At the moment most people - apart from groups such as children and those on income support - pay 80 per cent of dental fees, which are set according to a strict schedule. If treatment costs exceed pounds 250, the Government chips in the rest. So the NHS offers non-exempt patients two supports: a subsidy and tight control over the charges dentists can make.

The dental association wants to abolish the subsidy and the fee schedule. Instead the Government would pay the costs of bringing the patient into the surgery: check-ups, X-rays and emergency treatment would be free. After that non-exempt patients would pay all the dentists' unregulated fees.

Thus NHS patients would be delivered unprotected into the market-place. The association knows the dangers they would face. Last year its own survey revealed that private dental charges are five to 10 times higher than the NHS schedule rate. And there were great variations within the private sector. A crown (NHS cost pounds 32.25) could cost between pounds 60 and pounds 600 within the same area.

Consumers are virtually powerless to control prices in health markets. When people are ill they put their trust in a professional to define the problem and prescribe the best treatment. They are in no position to argue with the diagnosis, the treatment plan or the cost. Thousands of papers have been written on health care in the United States, proving just this point, and President Bill Clinton is struggling to reform that system as costs have spiralled.

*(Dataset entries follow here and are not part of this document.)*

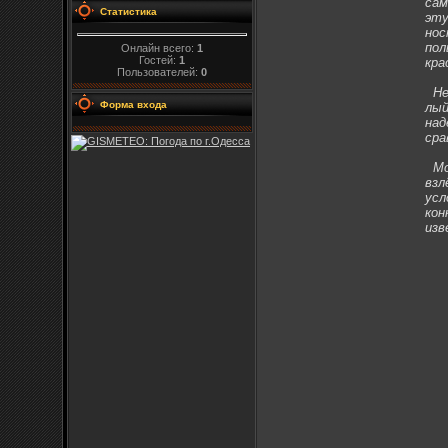
сам
Статистика
эту
нос
пол
Онлайн всего:
1
Гостей:
1
кра
Пользователей:
0
Нем
Форма входа
лый
над
сра
Мод
взл
усл
кон
изв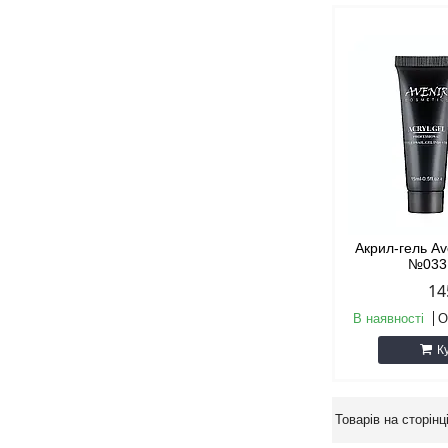
Акрил-гель Av
№033
14
В наявності
О
К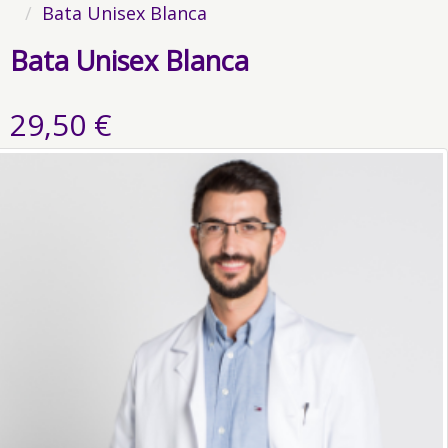
Bata Unisex Blanca
Bata Unisex Blanca
29,50 €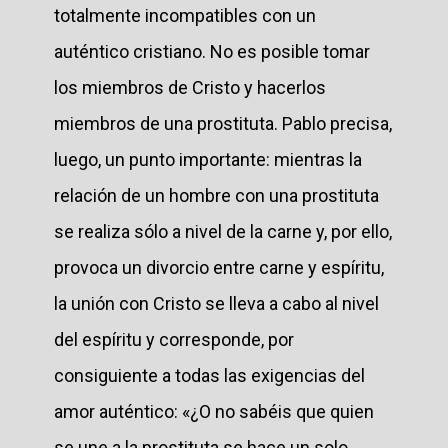
totalmente incompatibles con un
auténtico cristiano. No es posible tomar
los miembros de Cristo y hacerlos
miembros de una prostituta. Pablo precisa,
luego, un punto importante: mientras la
relación de un hombre con una prostituta
se realiza sólo a nivel de la carne y, por ello,
provoca un divorcio entre carne y espíritu,
la unión con Cristo se lleva a cabo al nivel
del espíritu y corresponde, por
consiguiente a todas las exigencias del
amor auténtico: «¿O no sabéis que quien
se une a la prostituta se hace un solo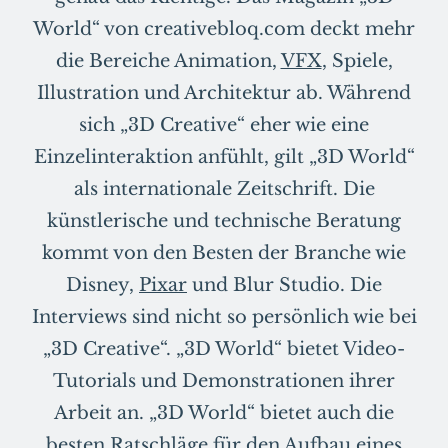
World“ von creativebloq.com deckt mehr
die Bereiche Animation,
VFX
, Spiele,
Illustration und Architektur ab. Während
sich „3D Creative“ eher wie eine
Einzelinteraktion anfühlt, gilt „3D World“
als internationale Zeitschrift. Die
künstlerische und technische Beratung
kommt von den Besten der Branche wie
Disney,
Pixar
und Blur Studio. Die
Interviews sind nicht so persönlich wie bei
„3D Creative“. „3D World“ bietet Video-
Tutorials und Demonstrationen ihrer
Arbeit an. „3D World“ bietet auch die
besten Ratschläge für den Aufbau eines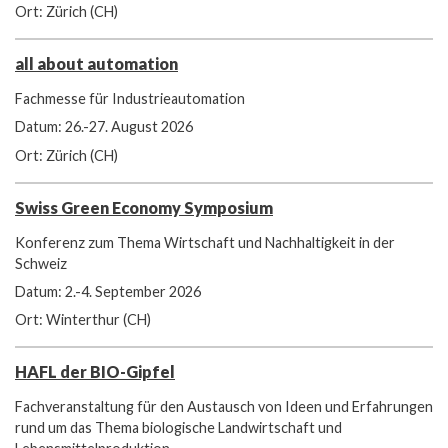
Ort: Zürich (CH)
all about automation
Fachmesse für Industrieautomation
Datum: 26.-27. August 2026
Ort: Zürich (CH)
Swiss Green Economy Symposium
Konferenz zum Thema Wirtschaft und Nachhaltigkeit in der
Schweiz
Datum: 2.-4. September 2026
Ort: Winterthur (CH)
HAFL der BIO-Gipfel
Fachveranstaltung für den Austausch von Ideen und Erfahrungen
rund um das Thema biologische Landwirtschaft und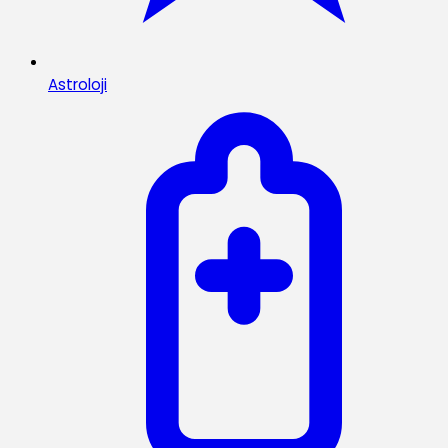
Astroloji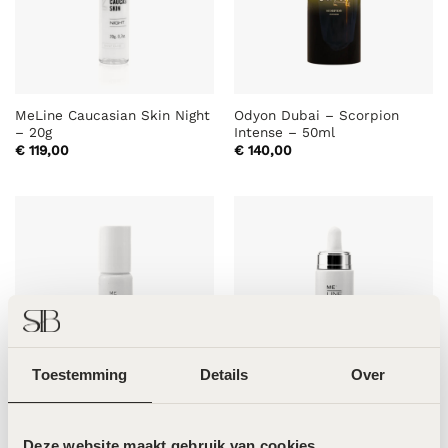
MeLine Caucasian Skin Night
Odyon Dubai – Scorpion
– 20g
Intense – 50ml
€
119,00
€
140,00
Toestemming
Details
Over
MeLine Ethnic Skin Day –
MeLine Spots – 10ml
30ml
Deze website maakt gebruik van cookies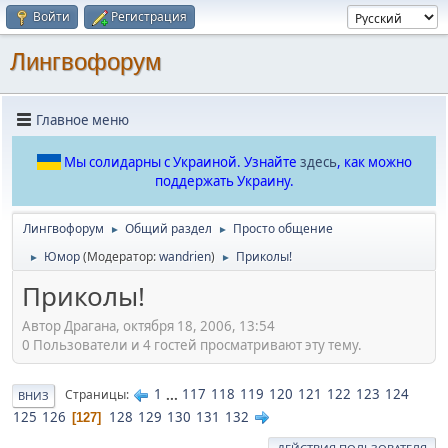
Войти
Регистрация
Лингвофорум
Главное меню
Мы солидарны с Украиной. Узнайте
здесь
, как можно
поддержать Украину.
Лингвофорум
Общий раздел
Просто общение
►
►
Юмор
(Модератор:
wandrien
)
Приколы!
►
►
Приколы!
Автор Драгана, октября 18, 2006, 13:54
0 Пользователи и 4 гостей просматривают эту тему.
1
...
117
118
119
120
121
122
123
124
Страницы
ВНИЗ
125
126
128
129
130
131
132
127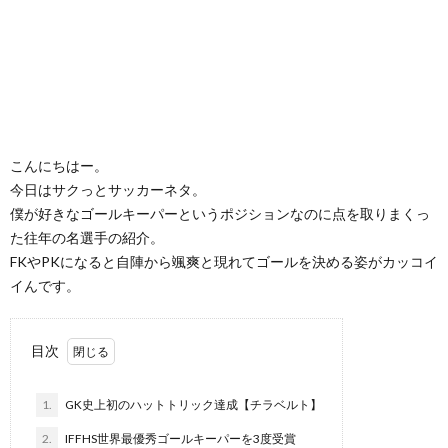
こんにちはー。
今日はサクっとサッカーネタ。
僕が好きなゴールキーパーというポジションなのに点を取りまくっ
た往年の名選手の紹介。
FKやPKになると自陣から颯爽と現れてゴールを決める姿がカッコイ
イんです。
目次
1.
GK史上初のハットトリック達成【チラベルト】
2.
IFFHS世界最優秀ゴールキーパーを3度受賞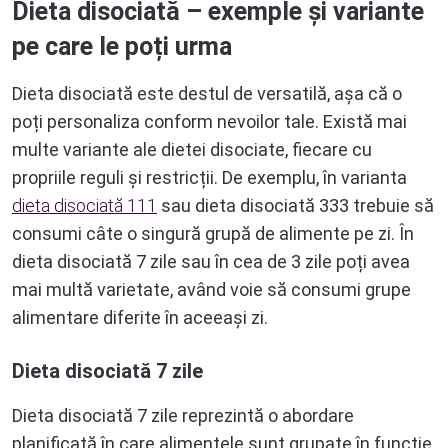
Dieta disociată – exemple și variante
pe care le poți urma
Dieta disociată este destul de versatilă, așa că o
poți personaliza conform nevoilor tale. Există mai
multe variante ale dietei disociate, fiecare cu
propriile reguli și restricții. De exemplu, în varianta
dieta disociată 111
sau dieta disociată 333 trebuie să
consumi câte o singură grupă de alimente pe zi. În
dieta disociată 7 zile sau în cea de 3 zile poți avea
mai multă varietate, având voie să consumi grupe
alimentare diferite în aceeași zi.
Dieta disociată 7 zile
Dieta disociată 7 zile reprezintă o abordare
planificată în care alimentele sunt grupate în funcție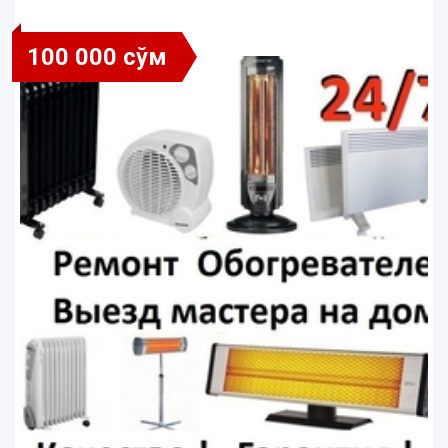
100 000 сўм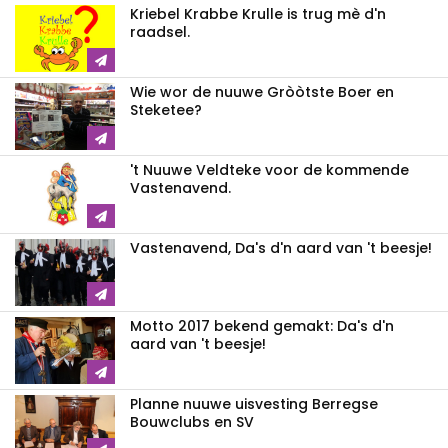
Kriebel Krabbe Krulle is trug mè d'n
raadsel.
Wie wor de nuuwe Gròòtste Boer en
Steketee?
't Nuuwe Veldteke voor de kommende
Vastenavend.
Vastenavend, Da's d'n aard van 't beesje!
Motto 2017 bekend gemakt: Da's d'n
aard van 't beesje!
Planne nuuwe uisvesting Berregse
Bouwclubs en SV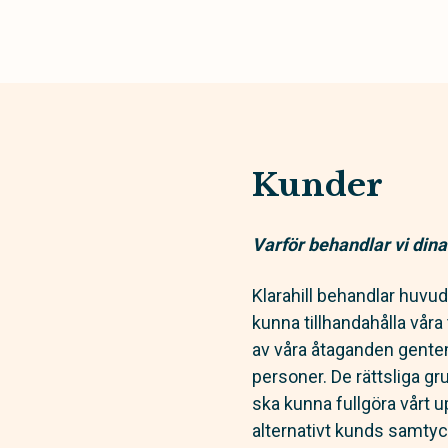
Kunder
Varför behandlar vi din
Klarahill behandlar huvu
kunna tillhandahålla vår
av våra åtaganden gente
personer. De rättsliga gr
ska kunna fullgöra vårt u
alternativt kunds samtyc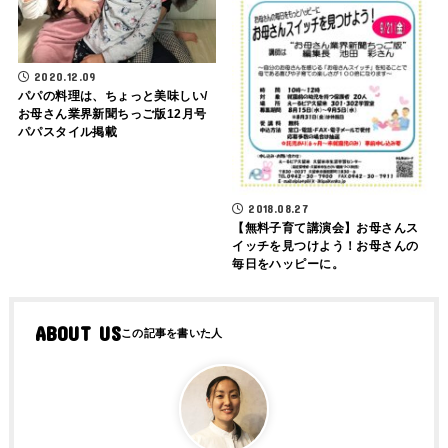
2020.12.09
パパの料理は、ちょっと美味しい/
お母さん業界新聞ちっご版12月号
パパスタイル掲載
2018.08.27
【無料子育て講演会】お母さんス
イッチを見つけよう！お母さんの
毎日をハッピーに。
ABOUT US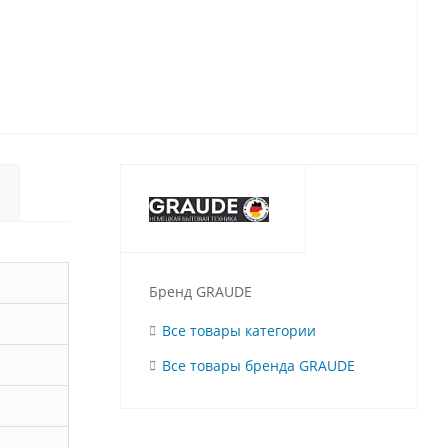
Бренд GRAUDE
Все товары категории
Все товары бренда GRAUDE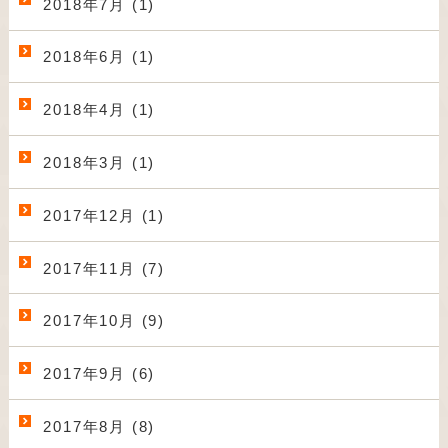
2018年7月 (1)
2018年6月 (1)
2018年4月 (1)
2018年3月 (1)
2017年12月 (1)
2017年11月 (7)
2017年10月 (9)
2017年9月 (6)
2017年8月 (8)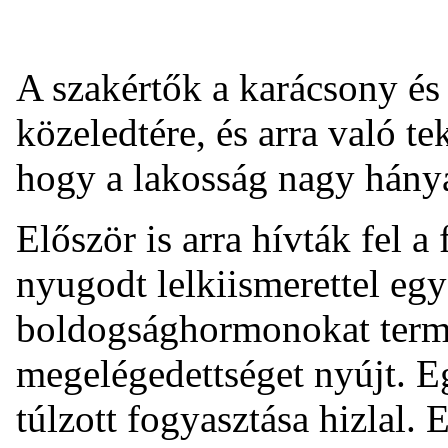
A szakértők a karácsony és
közeledtére, és arra való tek
hogy a lakosság nagy hánya
Először is arra hívták fel 
nyugodt lelkiismerettel egy
boldogsághormonokat termel,
megelégedettséget nyújt. E
túlzott fogyasztása hizlal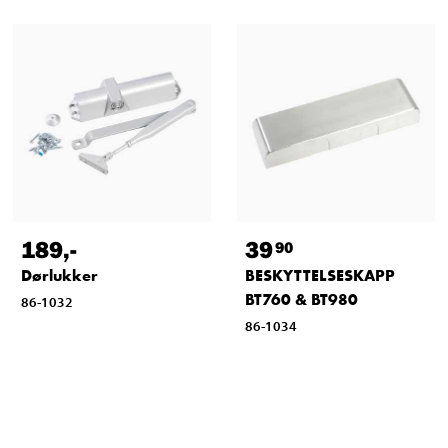
189
,-
39
90
Dørlukker
BESKYTTELSESKAPP
BT760 & BT980
86-1032
86-1034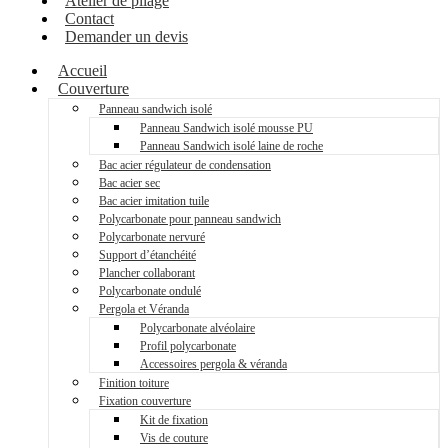
Atelier de pliage
Contact
Demander un devis
Accueil
Couverture
Panneau sandwich isolé
Panneau Sandwich isolé mousse PU
Panneau Sandwich isolé laine de roche
Bac acier régulateur de condensation
Bac acier sec
Bac acier imitation tuile
Polycarbonate pour panneau sandwich
Polycarbonate nervuré
Support d’étanchéité
Plancher collaborant
Polycarbonate ondulé
Pergola et Véranda
Polycarbonate alvéolaire
Profil polycarbonate
Accessoires pergola & véranda
Finition toiture
Fixation couverture
Kit de fixation
Vis de couture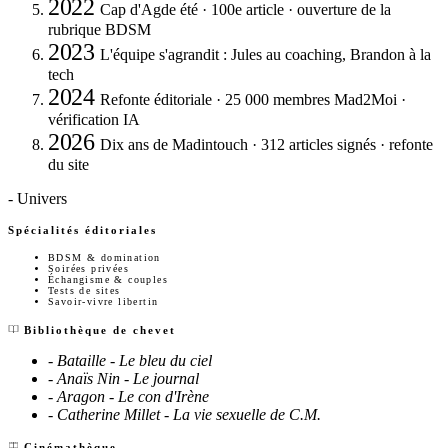
2022
Cap d'Agde été · 100e article · ouverture de la
rubrique BDSM
2023
L'équipe s'agrandit : Jules au coaching, Brandon à la
tech
2024
Refonte éditoriale · 25 000 membres Mad2Moi ·
vérification IA
2026
Dix ans de Madintouch · 312 articles signés · refonte
du site
- Univers
Spécialités éditoriales
BDSM & domination
Soirées privées
Échangisme & couples
Tests de sites
Savoir-vivre libertin
Bibliothèque de chevet
- Bataille - Le bleu du ciel
- Anaïs Nin - Le journal
- Aragon - Le con d'Irène
- Catherine Millet - La vie sexuelle de C.M.
Cinémathèque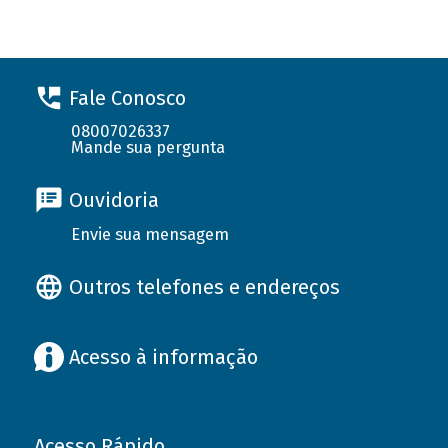
Fale Conosco
08007026337
Mande sua pergunta
Ouvidoria
Envie sua mensagem
Outros telefones e endereços
Acesso à informação
Acesso Rápido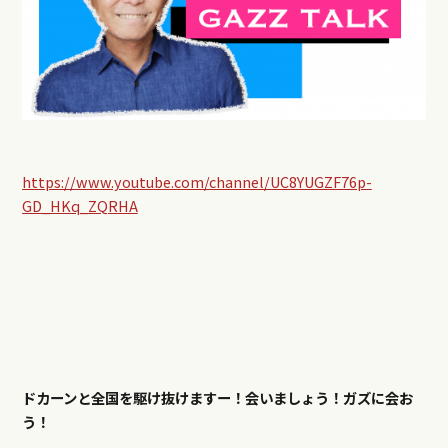
https://www.youtube.com/channel/UC8YUGZF76p-
GD_HKq_ZQRHA
ドカーンと全国を駆け抜けますー！会いましょう！ガズに会お
う！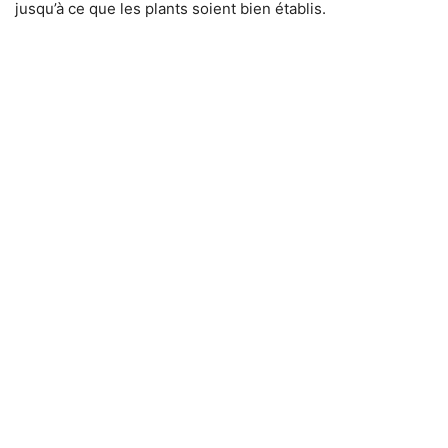
jusqu’à ce que les plants soient bien établis.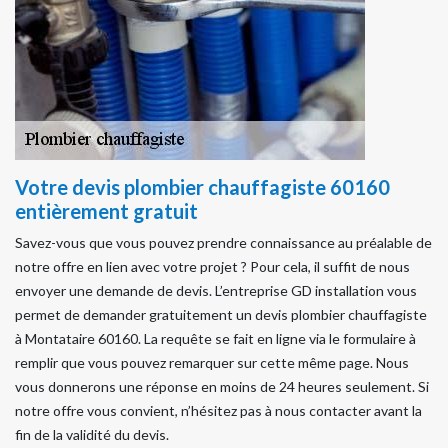
Votre devis plombier chauffagiste 60160
entièrement gratuit
Savez-vous que vous pouvez prendre connaissance au préalable de
notre offre en lien avec votre projet ? Pour cela, il suffit de nous
envoyer une demande de devis. L’entreprise GD installation vous
permet de demander gratuitement un devis plombier chauffagiste
à Montataire 60160. La requête se fait en ligne via le formulaire à
remplir que vous pouvez remarquer sur cette même page. Nous
vous donnerons une réponse en moins de 24 heures seulement. Si
notre offre vous convient, n’hésitez pas à nous contacter avant la
fin de la validité du devis.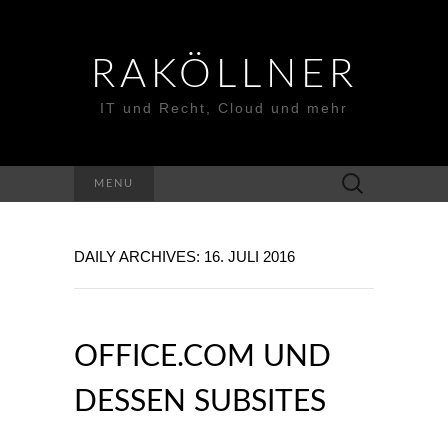
RAKÖLLNER
IT und Recht, Cloud und mehr
Suchen
MENU
nach:
DAILY ARCHIVES: 16. JULI 2016
OFFICE.COM UND
DESSEN SUBSITES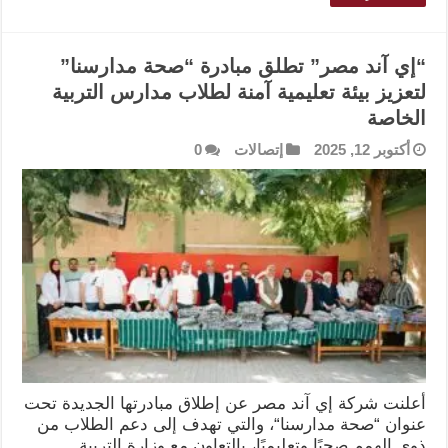
“إي آند مصر” تطلق مبادرة “صحة مدارسنا”
لتعزيز بيئة تعليمية آمنة لطلاب مدارس التربية
الخاصة
أكتوبر 12, 2025
إتصالات
0
أعلنت شركة إي آند مصر عن إطلاق مبادرتها الجديدة تحت
عنوان “صحة مدارسنا“، والتي تهدف إلى دعم الطلاب من
ذوي الهمم صحيًا وتعليميًا، بالتعاون مع وزارة التربية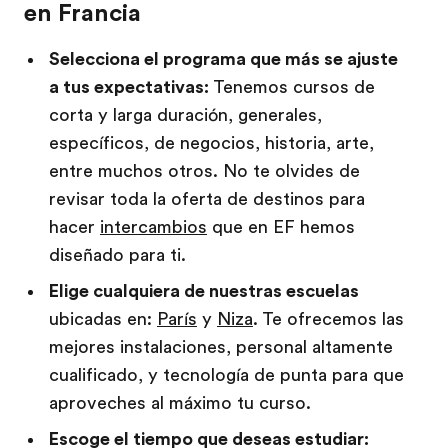
en Francia
Selecciona el programa que más se ajuste
a tus expectativas:
Tenemos cursos de
corta y larga duración, generales,
específicos, de negocios, historia, arte,
entre muchos otros. No te olvides de
revisar toda la oferta de destinos para
hacer
intercambios
que en EF hemos
diseñado para ti.
Elige cualquiera de nuestras escuelas
ubicadas en:
París
y
Niza
. Te ofrecemos las
mejores instalaciones, personal altamente
cualificado, y tecnología de punta para que
aproveches al máximo tu curso.
Escoge el tiempo que deseas estudiar: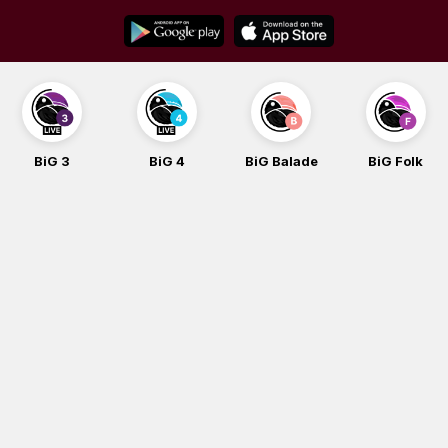
Skip
to
content
BiG 3
BiG 4
BiG Balade
BiG Folk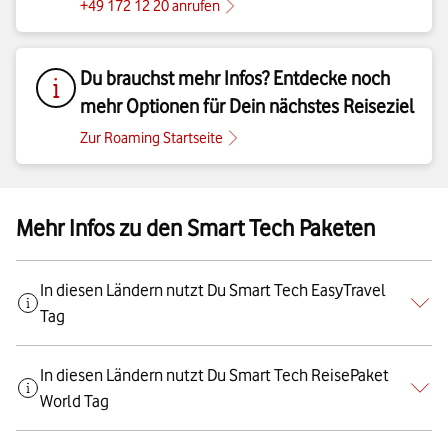
+49 172 12 20 anrufen
Du brauchst mehr Infos? Entdecke noch
mehr Optionen für Dein nächstes Reiseziel
Zur Roaming Startseite
Mehr Infos zu den Smart Tech Paketen
In diesen Ländern nutzt Du Smart Tech EasyTravel
Tag
In diesen Ländern nutzt Du Smart Tech ReisePaket
World Tag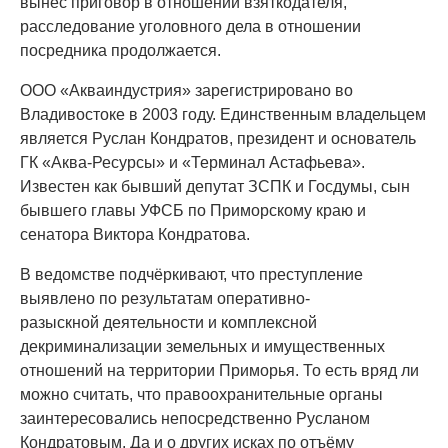
вынес приговор в отношении взяткодателя,
расследование уголовного дела в отношении
посредника продолжается.
ООО «Акваиндустрия» зарегистрировано во
Владивостоке в 2003 году. Единственным владельцем
является Руслан Кондратов, президент и основатель
ГК «Аква-Ресурсы» и «Терминал Астафьева».
Известен как бывший депутат ЗСПК и Госдумы, сын
бывшего главы УФСБ по Приморскому краю и
сенатора Виктора Кондратова.
В ведомстве подчёркивают, что преступление
выявлено по результатам оперативно-
разыскной деятельности и комплексной
декриминализации земельных и имущественных
отношений на территории Приморья. То есть вряд ли
можно считать, что правоохранительные органы
заинтересовались непосредственно Русланом
Кондратовым. Да и о других исках по отъёму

When the internal market was introduced into NHS medical care, purchasing power was deliberately not given to patients. The Government recognised that people were neither powerful nor sufficiently knowledgeable and could be exploited by professionals. A proper market would be one in which a patient could gain quick access to the range of prices in his or her area, high-quality information that ranked dentists, plus the expert knowledge to evaluate a dentist's diagnosis. Dentists would hate such a real market. Instead they advocate a phoney version at the expense of their patients and the NHS. Virginia Bottomley, Secretary of State for Health, should resist the temptation to join in this betrayal.